De primerísima fuente sé que el titular del Congreso, Antero Florez-Aráoz leyó la denuncia que interpuse contra un presunto empleado fantasma en la oficina del legislador Alcides Glorioso Chamorro Balvín y que lleva el nombre de Max Galli Garibaldi y que ingresó completo con el número 021368, el 15 de noviembre y a las 3.49 pm. como muestra el sello de la oficina de Trámite Documentario. En el camino se perdieron los adjuntos y el correo de brujas me lo ha hecho saber.

¿Qué pasó? ¿Alguien mutiló la denuncia y la hizo formalmente inservible? Esto suscita algunas especulaciones, todas válidas en ese plano pero que no serían irreales si nos acordamos de las mañas y sutilezas a que están acostumbrados los malos funcionarios que se ganan propinas de los poderosos. Y en el Congreso, los legiferantes, por insignificantes que sean ante la opinión pública, son mandamases.

Recordemos que en carta a Florez-Araóz demandaba:

1) Una inmediata, exhaustiva y detallada investigación sobre la labor que cumple, horarios en que se reporta, pruebas de su trabajo, del señor Max Galli Garibaldi, asesor principal del congresista Alcides Chamorro Balvín. 2) Pido solicite usted que Radio Programas del Perú, le proporcione copia completa del audio que detalla la conversación mantenida por el señor Max Galli Garibaldi con un cliente por ser éste un documento público e importante para la determinación de cómo usa su tiempo Galli en su consultorio y no en el Congreso. 3) Demando una investigación pormenorizada de la conducta funcional del congresista Alcides Chamorro Balvín quien, al parecer, ha estado permitiendo que su asesor principal no cumpla con las labores por las que los peruanos, a través del Congreso, le paga, dedicándose a trabajos ajenos a su responsabilidad puntual. Además, que se determine, merced a una esclarecimiento total, ¿quién o quiénes se beneficiaron del dinero cobrado por una labor que no se realizó prolija y limpiamente. 4) Emplazo a usted a que, ante la opinión del soberano, es decir la opinión pública, proporcione la seguridad que las investigaciones a llevarse a cabo contarán con todo el respaldo de su presidencia y de las leyes que sancionen los presumibles delitos cometidos y/o los que pudieran denunciarse, probarse y castigarse, merced a las investigaciones a llevar a cabo. 5) Usted me dijo, de manera personal y de forma pública, que su presidencia constituiría un paradigma de limpieza en el cargo con respecto a todos los casos de corrupción. Como lo creo así, me permito encarecer toda su atención por el bienestar mismo del Congreso, de sus integrantes y, sobre todo, de la moral pública que no merece escándalos de esta naturaleza, funcionarios que cobran sin trabajar, empleados fantasmas, ni de padrinos congresales que apañan toda clase de barbaridades con el dinero de todos los peruanos.

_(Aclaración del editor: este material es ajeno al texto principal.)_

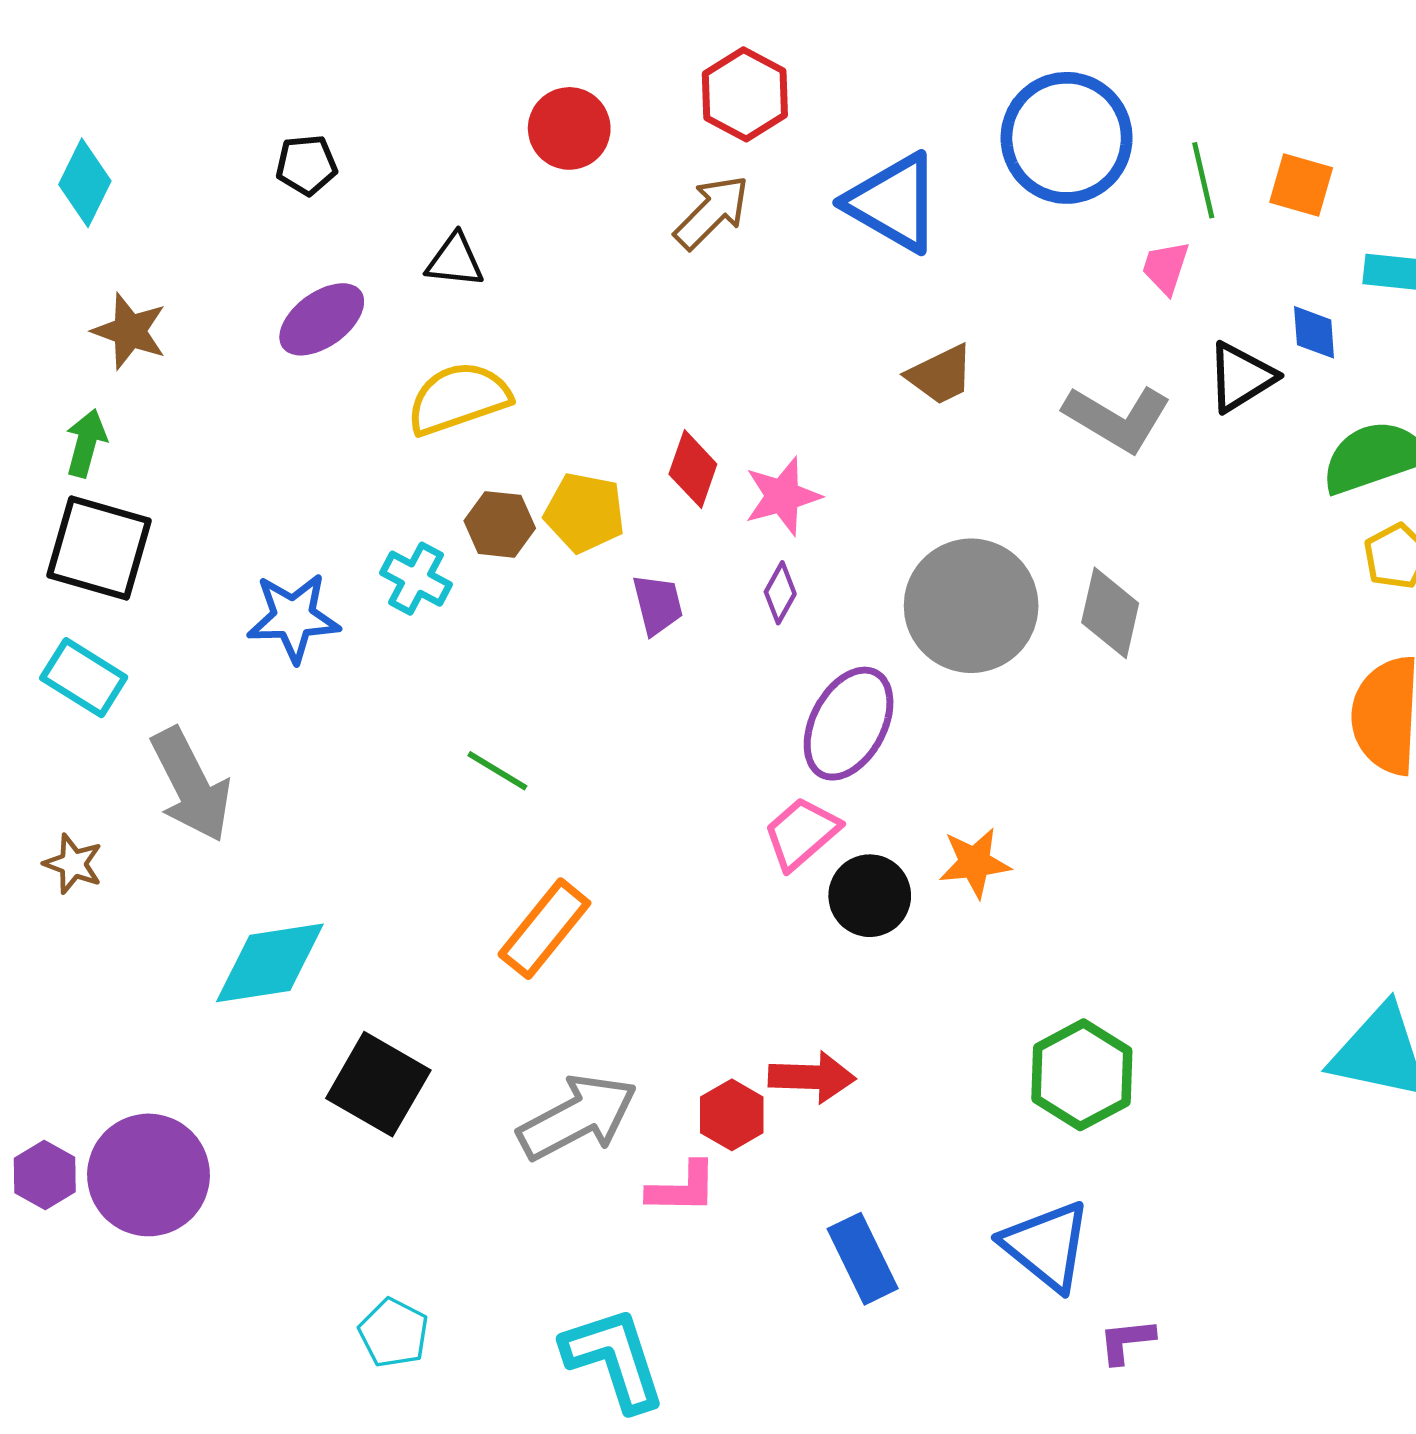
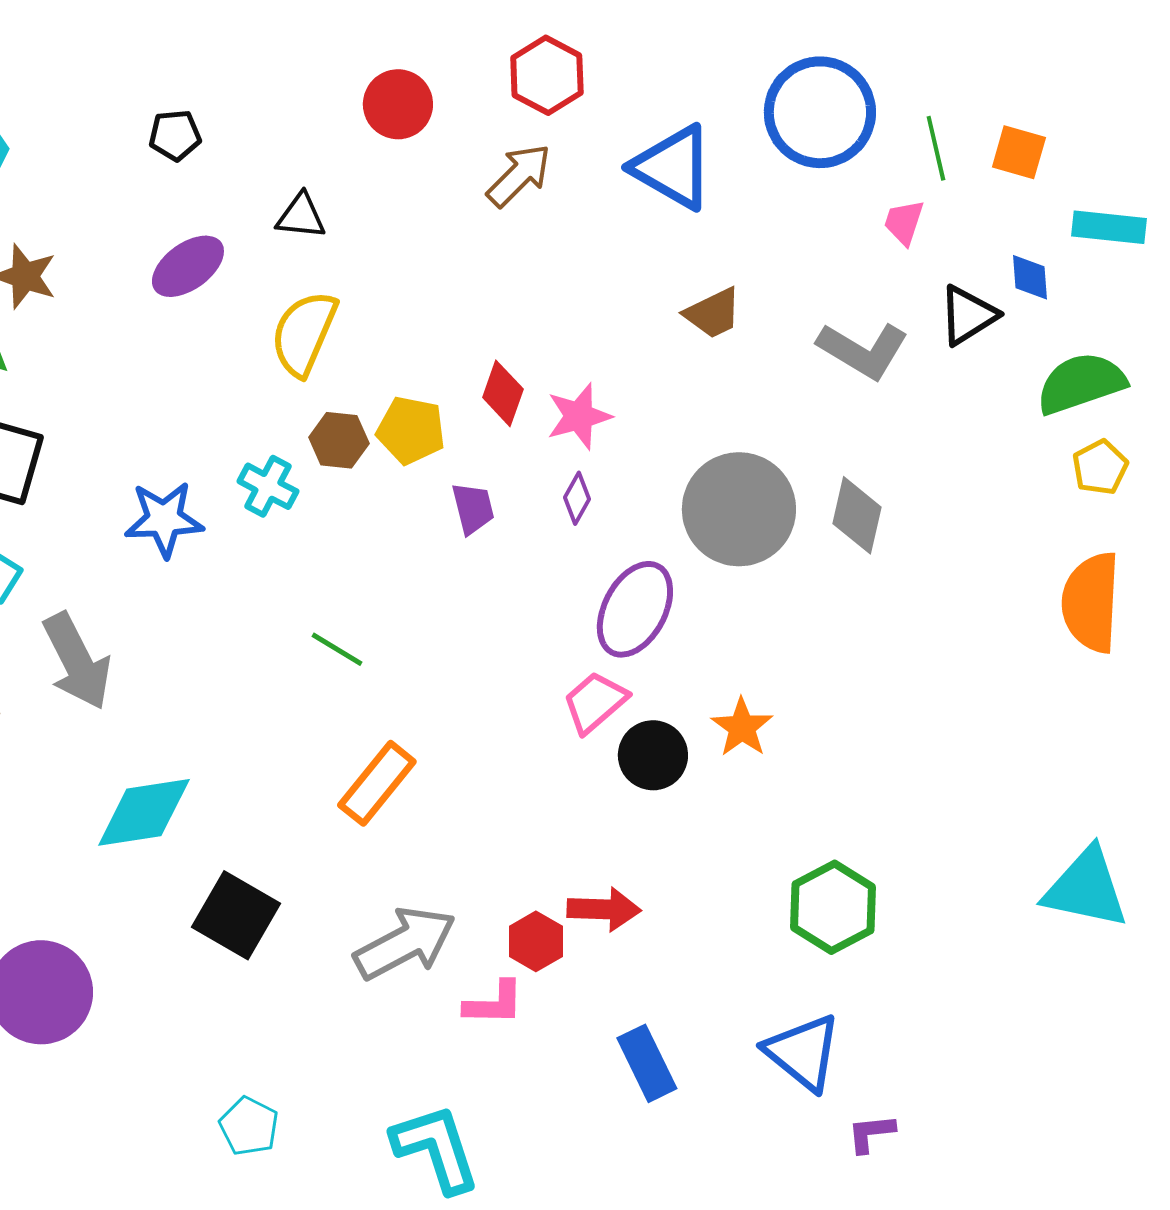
yellow semicircle: (458, 398) -> (304, 333), turned -48
orange star: (975, 863) -> (742, 727), turned -30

Y me ratifico en todos y cada uno de los puntos reiterados.

¿Por causa de qué el presidente del Congreso, Florez-Aráoz no investiga quién estaba de turno en Trámite Documentario y averigua cómo es que perdieron los adjuntos de mi carta? Alguien -no hay duda alguna- tiene las uñas largas.

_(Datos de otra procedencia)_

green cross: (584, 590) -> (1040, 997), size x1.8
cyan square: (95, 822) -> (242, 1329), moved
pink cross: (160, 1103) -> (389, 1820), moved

O ¿le pasaron la voz a Chamorro Balvín y éste -sería grotesco e inadmisible- ordenó una maniobra dilatoria? Si así fuera, entonces, estamos frente a un caso bastante peludo y muy censurable.

¿Don Antero, va a permitir esta clase de pillerías en el Congreso? ¡Usted tiene la respuesta!

¡Atentos a la historia; las tribunas aplauden lo que suena bien!

¡Ataquemos al poder; el gobierno lo tiene cualquiera!

¡Hay que romper el pacto infame y tácito de hablar a media voz!